Justin Snaith, winning this race for the fifth time and confirming that the WSB Cape Fillies Guineas will be next, added: “Every jockey that has got off her says she is the real deal. She has everything – pedigree, temperament, the lot.”
Magical Wonderland
Even money favourite Magical Wonderland fared best of the rest but on this evidence she and all the others have a mountain to climb on the first Saturday in December.
Tap O’Noth’s victory might have looked ordinary by comparison but the 3-1 favourite quickened with real authority when asked and his connections are convinced that Alec and Gillian Foster’s years of dedicated breeding are set to reap a rich reward.
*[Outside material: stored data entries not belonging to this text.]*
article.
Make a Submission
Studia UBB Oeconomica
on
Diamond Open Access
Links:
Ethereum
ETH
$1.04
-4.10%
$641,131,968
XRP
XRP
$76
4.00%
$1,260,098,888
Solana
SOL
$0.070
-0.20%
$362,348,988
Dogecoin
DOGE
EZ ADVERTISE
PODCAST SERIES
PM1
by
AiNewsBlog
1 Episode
MJ Byleveld, also successful on Eighth Wonder in the 2015 Cape Classic, said: “I was caught a bit flat-footed at one stage but he was only gathering himself up. When he picked it up he ran to the line.”
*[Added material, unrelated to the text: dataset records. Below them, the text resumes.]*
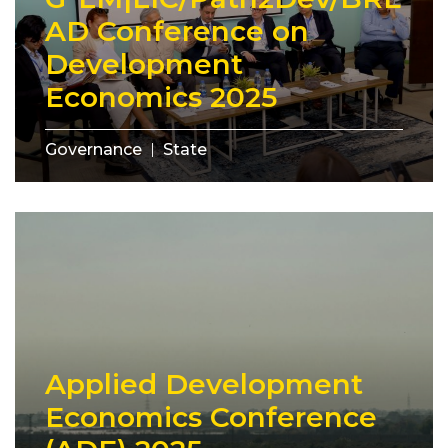
AD Conference on
Development
Economics 2025
Governance
State
Applied Development
Economics Conference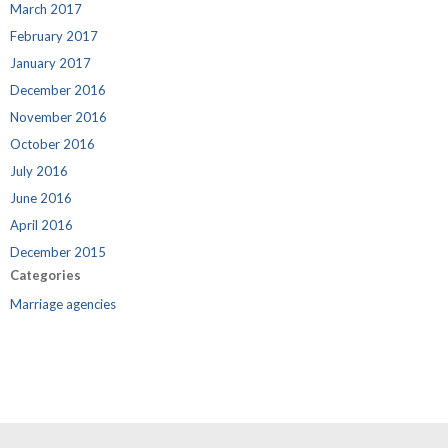
March 2017
February 2017
January 2017
December 2016
November 2016
October 2016
July 2016
June 2016
April 2016
December 2015
Categories
Marriage agencies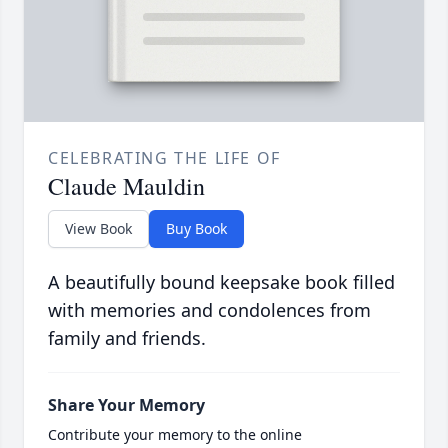
CELEBRATING THE LIFE OF
Claude Mauldin
View Book
Buy Book
A beautifully bound keepsake book filled
with memories and condolences from
family and friends.
Share Your Memory
Contribute your memory to the online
Vaughan Marshall added: “He is one hell of a horse. The winter course and 1 400m was too sharp for him – a mile, possibly further, will be his trip. We will put him in the Selangor (18 November) but running him in it is not cast in stone.”
Undercover Agent was only beaten three-quarters of a length with Corne Orffer reporting: “This was too short for him. He needs a mile-plus and it will be a different story on the new course.”
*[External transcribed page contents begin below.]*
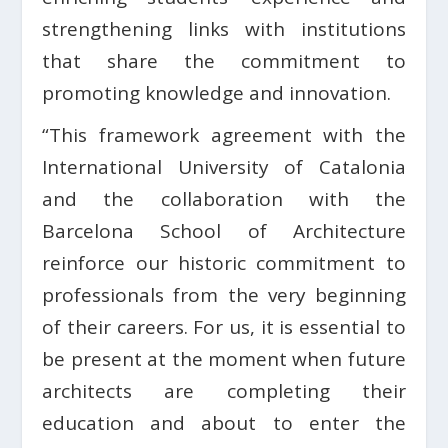
strengthening links with institutions
that share the commitment to
promoting knowledge and innovation.
“This framework agreement with the
International University of Catalonia
and the collaboration with the
Barcelona School of Architecture
reinforce our historic commitment to
professionals from the very beginning
of their careers. For us, it is essential to
be present at the moment when future
architects are completing their
education and about to enter the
A full-of-hope Brett Crawford added: “He will improve with racing - he is still a big baby and he never had cover. He could be better given more of a chance. He goes for the Selangor and the Guineas.”
Snaith is thinking of giving the Selangor a miss with Cot Campbell (third) and fourth-placed Sir Frenchie’s main target is not the Guineas but the R2.5 million of the Lanzerac Ready To Run a fortnight on Saturday.
Dutch Philip, last two furlongs out, ran on well to take seventh despite his nearimpossible task at the weights and Candice Bass-Robinson said: “We didn’t learn much from that – he had too much ground to make up – but I think he could be a sprinter.”
Interestingly Aldo Domeyer is singing from much the same hymn sheet, saying: “He was only four lengths off them, giving away four and five kilos, but I think there are a lot of sprint races he could win.”
Copper Force
Copper Force, carrying the Etienne Braun colours, earned a tilt at the Queen’s Plate by landing the Pinnacle under Grant van Niekerk who has been stung by recent press criticism, particularly when it made its way onto Facebook.
He hit back by going on to land a treble, taking his score from the last four Cape Town meetings to ten.
Guineas hope Eyes Wide Open pleased Glen Kotzen by keeping on to take a closeup fifth in the Pinnacle - “He was rated to finish five lengths off them yet he was only beaten two with the jock not hard on him. It’s the Selangor next.”
Not many people win on their first ride but Sivuylie (known as Levis) Kuse did just that on Gimme Katrina in the Work Riders’ Maiden. “I’m relieved,” declared the 34-year-old but he didn’t elaborate on whether this was because he had justified his own expectations or those of his boss.